De regels voor de werkwoordspelling zijn niet ingewikkeld. Pas ze overal toe. Vervang bijvoorbeeld het werkwoord door een vorm die je wel kent: als je ‘speelt’ of ‘smurft’ kunt invullen, schrijf dan: stam + t. Je schrijft dus ‘wordt’ en ‘gebeurt’.
Het werkwoord ‘zeggen’ eindigt op een ‘n’. ‘Ie’ is geen persoonlijk voornaamwoord; het moet ‘hij’ zijn. Verder is ‘me’ geen bezittelijk voornaamwoord; het moet ‘mijn’ zijn. Als we schrijven hoe we iets uitspreken, schrijft iedereen straks wat anders.
Gebruik bij de vergrotende trap geen ‘als’, maar ‘dan’. Zet hetzelfde werkwoord aan het einde van de zin om te bepalen of je de zin afsluit met ‘hem’ of ‘hij’. Dus: zij is groter dan hij (is). Je zegt immers niet: zij is groter dan hem (is).
Gebruik geen opvulwoorden die niets aan de inhoud van een zin toevoegen. Dit soort woorden drukken in de spreektaal onzekerheid uit en suggereren dat er weinig te melden is. In schrijftaal is het gebruik ervan uiteraard helemaal uit den boze.

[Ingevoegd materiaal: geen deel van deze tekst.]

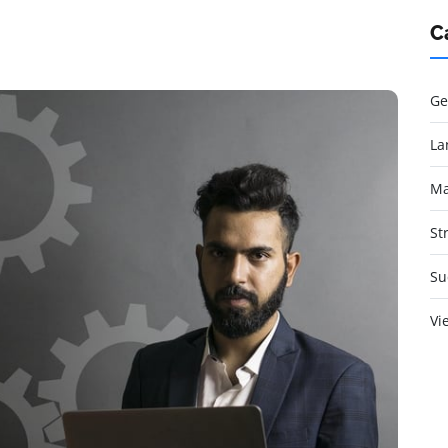
C
Ge
La
Ma
St
Su
Vi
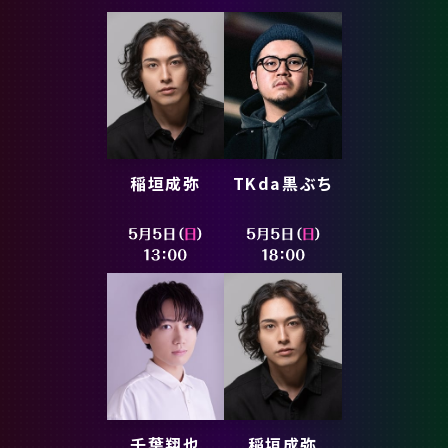
稲垣成弥
TKda黒ぶち
千葉翔也
稲垣成弥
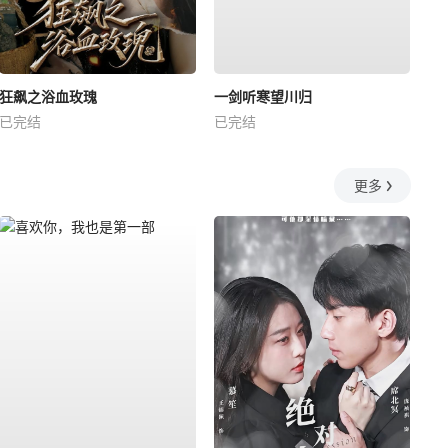
狂飙之浴血玫瑰
一剑听寒望川归
已完结
已完结
更多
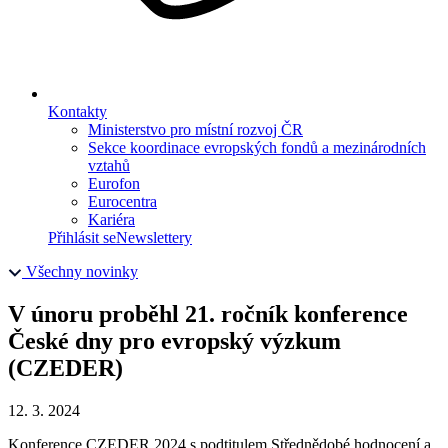
Kontakty
Ministerstvo pro místní rozvoj ČR
Sekce koordinace evropských fondů a mezinárodních
vztahů
Eurofon
Eurocentra
Kariéra
Přihlásit se
Newslettery
Všechny novinky
V únoru proběhl 21. ročník konference
České dny pro evropský výzkum
(CZEDER)
12. 3. 2024
Konference CZEDER 2024 s podtitulem Střednědobé hodnocení a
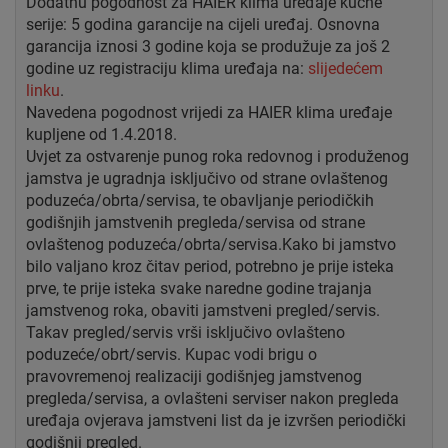
Dodatnu pogodnost za HAIER klima uređaje kućne
serije: 5 godina garancije na cijeli uređaj. Osnovna
garancija iznosi 3 godine koja se produžuje za još 2
godine uz registraciju klima uređaja na:
slijedećem
linku
.
Navedena pogodnost vrijedi za HAIER klima uređaje
kupljene od 1.4.2018.
Uvjet za ostvarenje punog roka redovnog i produženog
jamstva je ugradnja isključivo od strane ovlaštenog
poduzeća/obrta/servisa, te obavljanje periodičkih
godišnjih jamstvenih pregleda/servisa od strane
ovlaštenog poduzeća/obrta/servisa.Kako bi jamstvo
bilo valjano kroz čitav period, potrebno je prije isteka
prve, te prije isteka svake naredne godine trajanja
jamstvenog roka, obaviti jamstveni pregled/servis.
Takav pregled/servis vrši isključivo ovlašteno
poduzeće/obrt/servis. Kupac vodi brigu o
pravovremenoj realizaciji godišnjeg jamstvenog
pregleda/servisa, a ovlašteni serviser nakon pregleda
uređaja ovjerava jamstveni list da je izvršen periodički
godišnji pregled.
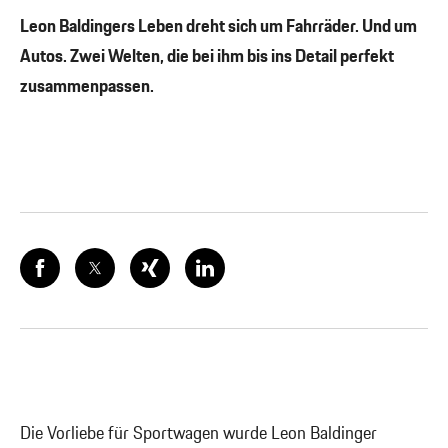
Leon Baldingers Leben dreht sich um Fahrräder. Und um
Autos. Zwei Welten, die bei ihm bis ins Detail perfekt
zusammenpassen.
Die Vorliebe für Sportwagen wurde Leon Baldinger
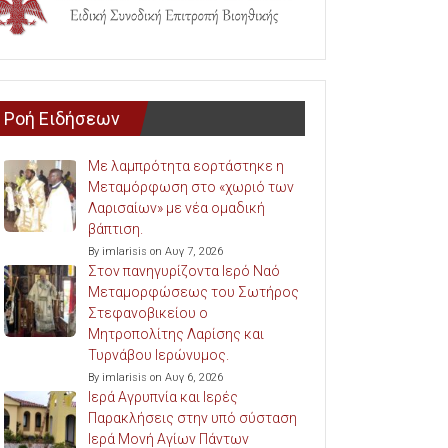
Ροή Ειδήσεων
Με λαμπρότητα εορτάστηκε η
Μεταμόρφωση στο «χωριό των
Λαρισαίων» με νέα ομαδική
βάπτιση.
By imlarisis on Αυγ 7, 2026
Στον πανηγυρίζοντα Ιερό Ναό
Μεταμορφώσεως του Σωτήρος
Στεφανοβικείου ο
Μητροπολίτης Λαρίσης και
Τυρνάβου Ιερώνυμος.
By imlarisis on Αυγ 6, 2026
Ιερά Αγρυπνία και Ιερές
Παρακλήσεις στην υπό σύσταση
Ιερά Μονή Αγίων Πάντων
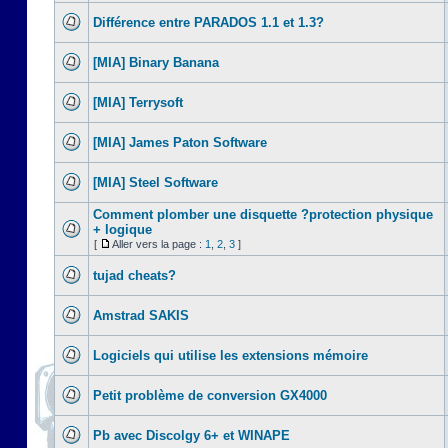
Différence entre PARADOS 1.1 et 1.3?
[MIA] Binary Banana
[MIA] Terrysoft
[MIA] James Paton Software
[MIA] Steel Software
Comment plomber une disquette ?protection physique
+ logique
[
Aller vers la page :
1
,
2
,
3
]
tujad cheats?
Amstrad SAKIS
Logiciels qui utilise les extensions mémoire
Petit problème de conversion GX4000
Pb avec Discolgy 6+ et WINAPE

Gebruik geen msn-taal in zakelijke teksten zoals werkstukken en toetsen: je A4-vel is geen chatvenster. Er is niets tegen creatief taalgebruik, maar de ware taalkunstenaar weet waar en wanneer hij welke taal moet gebruiken.

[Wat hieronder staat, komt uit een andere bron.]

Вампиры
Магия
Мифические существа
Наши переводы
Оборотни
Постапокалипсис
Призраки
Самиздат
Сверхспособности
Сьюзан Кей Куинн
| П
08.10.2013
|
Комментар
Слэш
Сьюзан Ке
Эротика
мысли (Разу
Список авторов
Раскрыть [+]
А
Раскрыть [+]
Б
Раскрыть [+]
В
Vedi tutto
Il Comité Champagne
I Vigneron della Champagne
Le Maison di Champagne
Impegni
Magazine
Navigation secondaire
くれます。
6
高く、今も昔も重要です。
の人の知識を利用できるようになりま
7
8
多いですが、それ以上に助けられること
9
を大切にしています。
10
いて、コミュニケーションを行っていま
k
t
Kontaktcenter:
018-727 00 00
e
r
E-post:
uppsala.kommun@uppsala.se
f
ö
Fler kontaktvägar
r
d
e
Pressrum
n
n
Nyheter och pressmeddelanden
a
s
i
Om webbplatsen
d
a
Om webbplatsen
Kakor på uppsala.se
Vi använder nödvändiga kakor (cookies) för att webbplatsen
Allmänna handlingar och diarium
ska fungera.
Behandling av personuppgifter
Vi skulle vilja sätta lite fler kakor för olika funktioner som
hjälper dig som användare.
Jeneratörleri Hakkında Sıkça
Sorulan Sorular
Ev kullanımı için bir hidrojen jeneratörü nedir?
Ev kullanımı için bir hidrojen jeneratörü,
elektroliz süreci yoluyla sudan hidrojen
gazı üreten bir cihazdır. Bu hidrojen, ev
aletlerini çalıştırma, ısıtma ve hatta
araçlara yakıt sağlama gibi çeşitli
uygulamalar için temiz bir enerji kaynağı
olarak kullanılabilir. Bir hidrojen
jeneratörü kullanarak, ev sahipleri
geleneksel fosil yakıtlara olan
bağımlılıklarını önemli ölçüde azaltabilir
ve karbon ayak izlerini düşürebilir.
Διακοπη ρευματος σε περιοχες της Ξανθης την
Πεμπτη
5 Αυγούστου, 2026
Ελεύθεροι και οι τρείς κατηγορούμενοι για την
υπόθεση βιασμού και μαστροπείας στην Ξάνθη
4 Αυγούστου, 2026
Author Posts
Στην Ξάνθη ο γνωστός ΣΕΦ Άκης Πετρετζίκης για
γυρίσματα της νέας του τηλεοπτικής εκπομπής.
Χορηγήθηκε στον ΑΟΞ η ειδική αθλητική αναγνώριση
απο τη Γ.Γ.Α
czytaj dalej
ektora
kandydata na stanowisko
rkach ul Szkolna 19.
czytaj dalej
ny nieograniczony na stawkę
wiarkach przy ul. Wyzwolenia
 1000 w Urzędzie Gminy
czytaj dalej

‘Meisje’ is een het-woord. Naar het-woorden verwijs je met ‘dat’. Het is dus: ‘Het meisje dat daar loopt. ’Het betrekkelijk voornaamwoord ‘die’ gebruik je alleen bij de-woorden en bij meervouden: ‘De jas die ik kocht’, ‘De kinderen die daar fietsen.’
Het persoonlijk voornaamwoord ‘hun’ kan nooit onderwerp zijn. ‘Hun’ is wel een bezittelijk voornaamwoord: ‘Hun auto is stuk.’ Gebruik ook ‘hun’ als je het kunt vervangen door een voorzetsel + hen. Bijvoorbeeld: ‘Ik geef het hun.’ (Ik geef het aan hen.)
Gebruik geen onduidelijke verwijswoorden en begin niet zomaar iets op te schrijven. Denk eerst rustig na en laat in je antwoord altijd de vraag terugkomen. Schrijf bijvoorbeeld: ‘De hoofdstad van België is Brussel.’
Maak geen ingewikkelde zinnen die je zelf misschien begrijpt, maar waar voor een ander geen touw aan vast is te knopen. Lees wat je hebt geschreven altijd over.